» **Exercise instructions**
From the first line to the last, write out the records exactly, leaving the pictures behind.

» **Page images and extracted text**
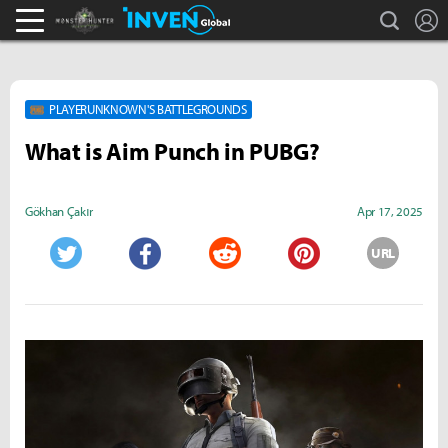
search
L
Monster Hunter : World Inven
Inven Global
PLAYERUNKNOWN'S BATTLEGROUNDS
What is Aim Punch in PUBG?
Gökhan Çakır
Apr 17, 2025
URL
Twitter
Facebook
Reddit
Pinterest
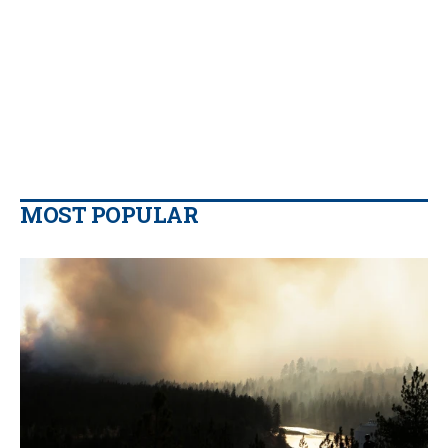
MOST POPULAR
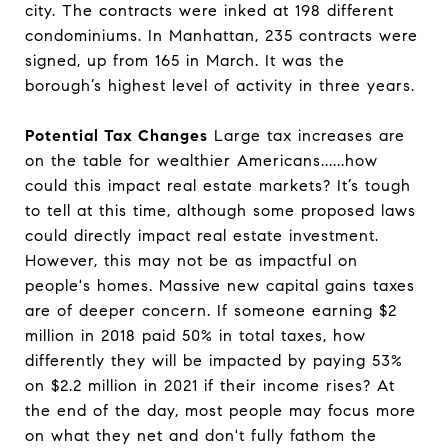
city. The contracts were inked at 198 different
condominiums. In Manhattan, 235 contracts were
signed, up from 165 in March. It was the
borough’s highest level of activity in three years.
Potential Tax Changes
Large tax increases are
on the table for wealthier Americans......how
could this impact real estate markets? It’s tough
to tell at this time, although some proposed laws
could directly impact real estate investment.
However, this may not be as impactful on
people's homes. Massive new capital gains taxes
are of deeper concern. If someone earning $2
million in 2018 paid 50% in total taxes, how
differently they will be impacted by paying 53%
on $2.2 million in 2021 if their income rises? At
the end of the day, most people may focus more
on what they net and don't fully fathom the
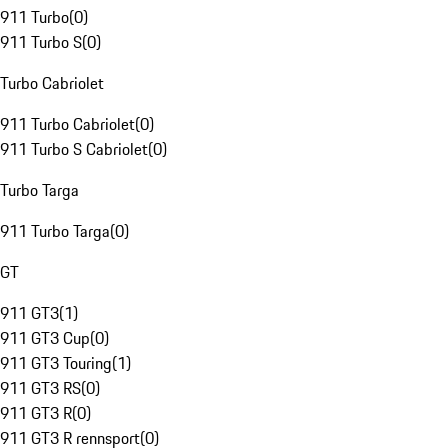
911 Turbo
(
0
)
911 Turbo S
(
0
)
Turbo Cabriolet
911 Turbo Cabriolet
(
0
)
911 Turbo S Cabriolet
(
0
)
Turbo Targa
911 Turbo Targa
(
0
)
GT
911 GT3
(
1
)
911 GT3 Cup
(
0
)
911 GT3 Touring
(
1
)
911 GT3 RS
(
0
)
911 GT3 R
(
0
)
911 GT3 R rennsport
(
0
)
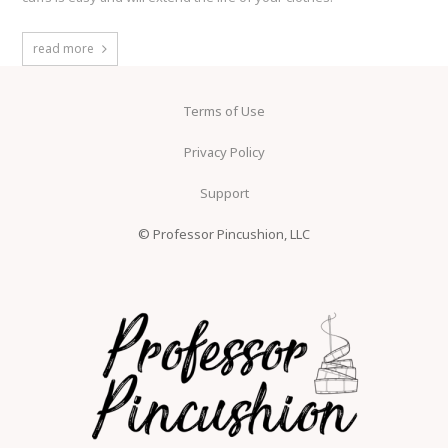
read more
Terms of Use
Privacy Policy
Support
© Professor Pincushion, LLC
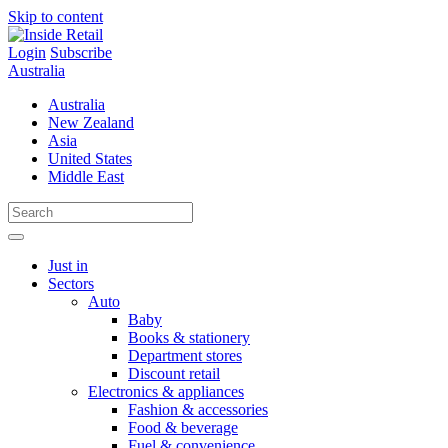
Skip to content
Login
Subscribe
Australia
Australia
New Zealand
Asia
United States
Middle East
Just in
Sectors
Auto
Baby
Books & stationery
Department stores
Discount retail
Electronics & appliances
Fashion & accessories
Food & beverage
Fuel & convenience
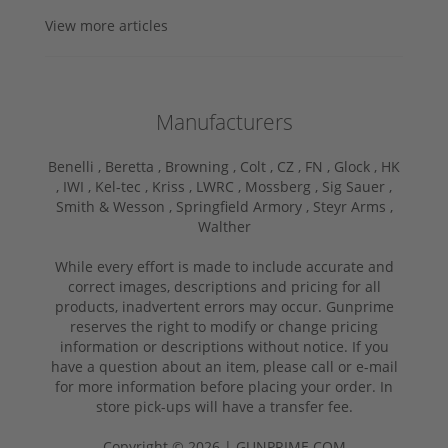
View more articles
Manufacturers
Benelli ,
Beretta ,
Browning ,
Colt ,
CZ ,
FN ,
Glock ,
HK
,
IWI ,
Kel-tec ,
Kriss ,
LWRC ,
Mossberg ,
Sig Sauer ,
Smith & Wesson ,
Springfield Armory ,
Steyr Arms ,
Walther
While every effort is made to include accurate and
correct images, descriptions and pricing for all
products, inadvertent errors may occur. Gunprime
reserves the right to modify or change pricing
information or descriptions without notice. If you
have a question about an item, please call or e-mail
for more information before placing your order. In
store pick-ups will have a transfer fee.
Copyright © 2026 | GUNPRIME.COM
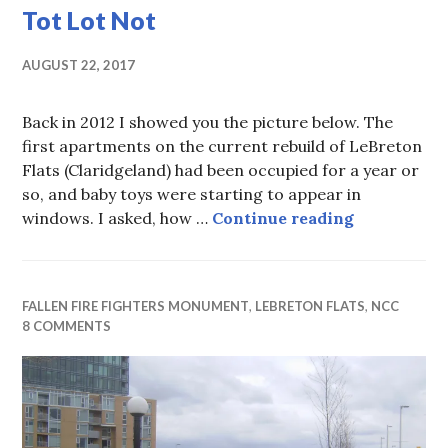
Tot Lot Not
AUGUST 22, 2017
Back in 2012 I showed you the picture below. The
first apartments on the current rebuild of LeBreton
Flats (Claridgeland) had been occupied for a year or
so, and baby toys were starting to appear in
Tot Lot Not
windows. I asked, how …
Continue reading
FALLEN FIRE FIGHTERS MONUMENT
,
LEBRETON FLATS
,
NCC
8 COMMENTS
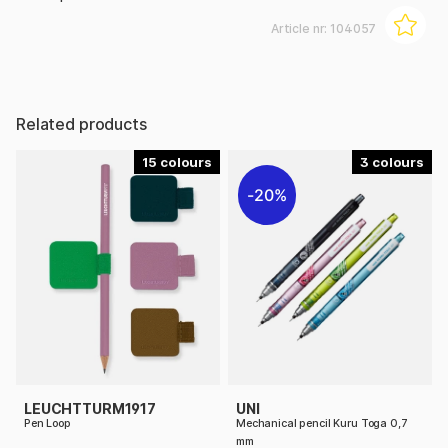
Article nr:
104057
Related products
15
3
20%
LEUCHTTURM1917
UNI
Pen Loop
Mechanical pencil Kuru Toga 0,7
mm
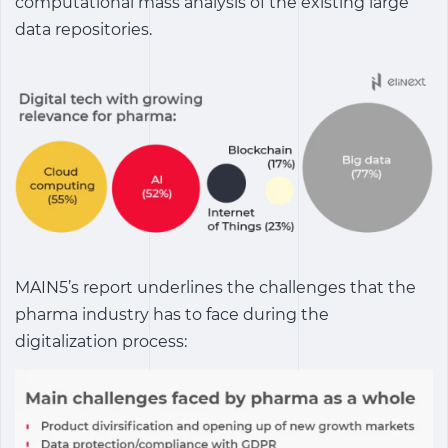
computational mass analysis of the existing large
data repositories.
MAIN5’s report underlines the challenges that the
pharma industry has to face during the
digitalization process:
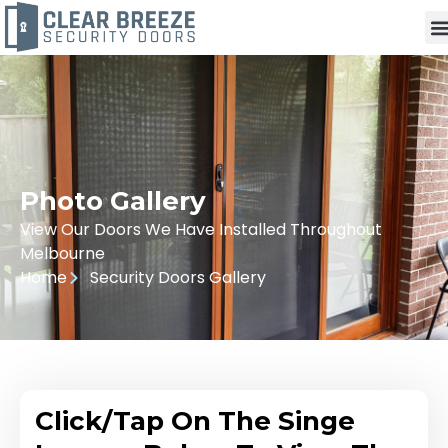
Photo Gallery
View Our Doors We Have Installed Throughout
Melbourne
Home
Security Doors Gallery
Click/Tap On The Singe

» **Solution to this problem**
search
L
Monster Hunter : World Inven
Inven Global
PLAYERUNKNOWN'S BATTLEGROUNDS
What is Aim Punch in PUBG?
Gökhan Çakır
Apr 17, 2025
URL
Twitter
Facebook
Reddit
Pinterest
MOST POPULAR
city. The contracts were inked at 198 different
condominiums. In Manhattan, 235 contracts were
signed, up from 165 in March. It was the
borough’s highest level of activity in three years.
Potential Tax Changes
Large tax increases are
on the table for wealthier Americans......how
could this impact real estate markets? It’s tough
to tell at this time, although some proposed laws
could directly impact real estate investment.
However, this may not be as impactful on
people's homes. Massive new capital gains taxes
are of deeper concern. If someone earning $2
million in 2018 paid 50% in total taxes, how
differently they will be impacted by paying 53%
on $2.2 million in 2021 if their income rises? At
the end of the day, most people may focus more
on what they net and don't fully fathom the
911 Turbo
(
0
)
911 Turbo S
(
0
)
Turbo Cabriolet
911 Turbo Cabriolet
(
0
)
911 Turbo S Cabriolet
(
0
)
Turbo Targa
911 Turbo Targa
(
0
)
GT
911 GT3
(
1
)
911 GT3 Cup
(
0
)
911 GT3 Touring
(
1
)
911 GT3 RS
(
0
)
911 GT3 R
(
0
)
911 GT3 R rennsport
(
0
)
read more
Terms of Use
Privacy Policy
Support
© Professor Pincushion, LLC
Skip to content
Login
Subscribe
Australia
Australia
New Zealand
Asia
United States
Middle East
Just in
Sectors
Auto
Baby
Books & stationery
Department stores
Discount retail
Electronics & appliances
Fashion & accessories
Food & beverage
Fuel & convenience
View more articles
Manufacturers
Benelli ,
Beretta ,
Browning ,
Colt ,
CZ ,
FN ,
Glock ,
HK
,
IWI ,
Kel-tec ,
Kriss ,
LWRC ,
Mossberg ,
Sig Sauer ,
Smith & Wesson ,
Springfield Armory ,
Steyr Arms ,
Walther
While every effort is made to include accurate and
correct images, descriptions and pricing for all
products, inadvertent errors may occur. Gunprime
reserves the right to modify or change pricing
information or descriptions without notice. If you
have a question about an item, please call or e-mail
for more information before placing your order. In
store pick-ups will have a transfer fee.
Copyright © 2026 | GUNPRIME.COM
Tot Lot Not
AUGUST 22, 2017
Back in 2012 I showed you the picture below. The
first apartments on the current rebuild of LeBreton
Flats (Claridgeland) had been occupied for a year or
so, and baby toys were starting to appear in
Tot Lot Not
windows. I asked, how …
Continue reading
FALLEN FIRE FIGHTERS MONUMENT
,
LEBRETON FLATS
,
NCC
8 COMMENTS
Article nr:
104057
Related products
15
3
20%
LEUCHTTURM1917
UNI
Pen Loop
Mechanical pencil Kuru Toga 0,7
mm
computational mass analysis of the existing large
data repositories.
MAIN5’s report underlines the challenges that the
pharma industry has to face during the
digitalization process:
Photo Gallery
View Our Doors We Have Installed Throughout
Melbourne
Home
Security Doors Gallery
Click/Tap On The Singe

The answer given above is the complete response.